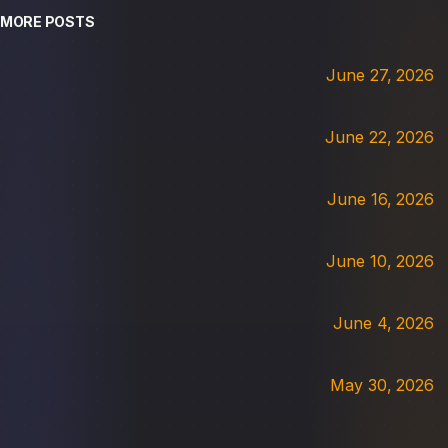
MORE POSTS
June 27, 2026
June 22, 2026
June 16, 2026
June 10, 2026
June 4, 2026
May 30, 2026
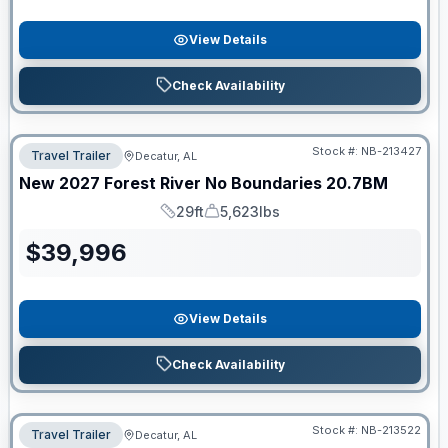
View Details
Check Availability
Stock #:
NB-213427
Travel Trailer
Decatur, AL
New
2027
Forest River
No Boundaries
20.7BM
29ft
5,623lbs
Length
Dry Weight
$
39,996
View Details
Check Availability
Stock #:
NB-213522
Travel Trailer
Decatur, AL
ON ORDER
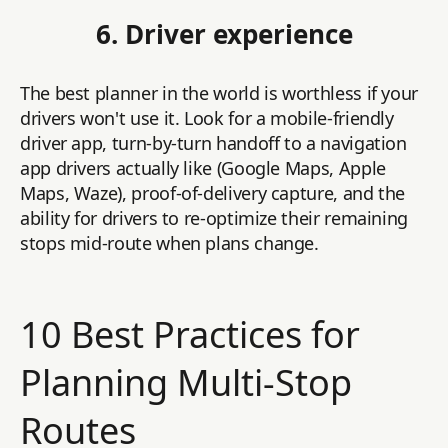
6. Driver experience
The best planner in the world is worthless if your
drivers won't use it. Look for a mobile-friendly
driver app, turn-by-turn handoff to a navigation
app drivers actually like (Google Maps, Apple
Maps, Waze), proof-of-delivery capture, and the
ability for drivers to re-optimize their remaining
stops mid-route when plans change.
10 Best Practices for
Planning Multi-Stop
Routes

### PROMPT
Give the entries above again in full and exactly, but not the pictures.

### EXERCISE OUTPUT
MORE POSTS
June 27, 2026
June 22, 2026
June 16, 2026
June 10, 2026
June 4, 2026
May 30, 2026
View Details
Check Availability
Stock #:
NB-213427
Travel Trailer
Decatur, AL
New
2027
Forest River
No Boundaries
20.7BM
29ft
5,623lbs
Length
Dry Weight
$
39,996
View Details
Check Availability
Stock #:
NB-213522
Travel Trailer
Decatur, AL
ON ORDER
6. Driver experience
The best planner in the world is worthless if your
drivers won't use it. Look for a mobile-friendly
driver app, turn-by-turn handoff to a navigation
app drivers actually like (Google Maps, Apple
Maps, Waze), proof-of-delivery capture, and the
ability for drivers to re-optimize their remaining
stops mid-route when plans change.
10 Best Practices for
Planning Multi-Stop
Routes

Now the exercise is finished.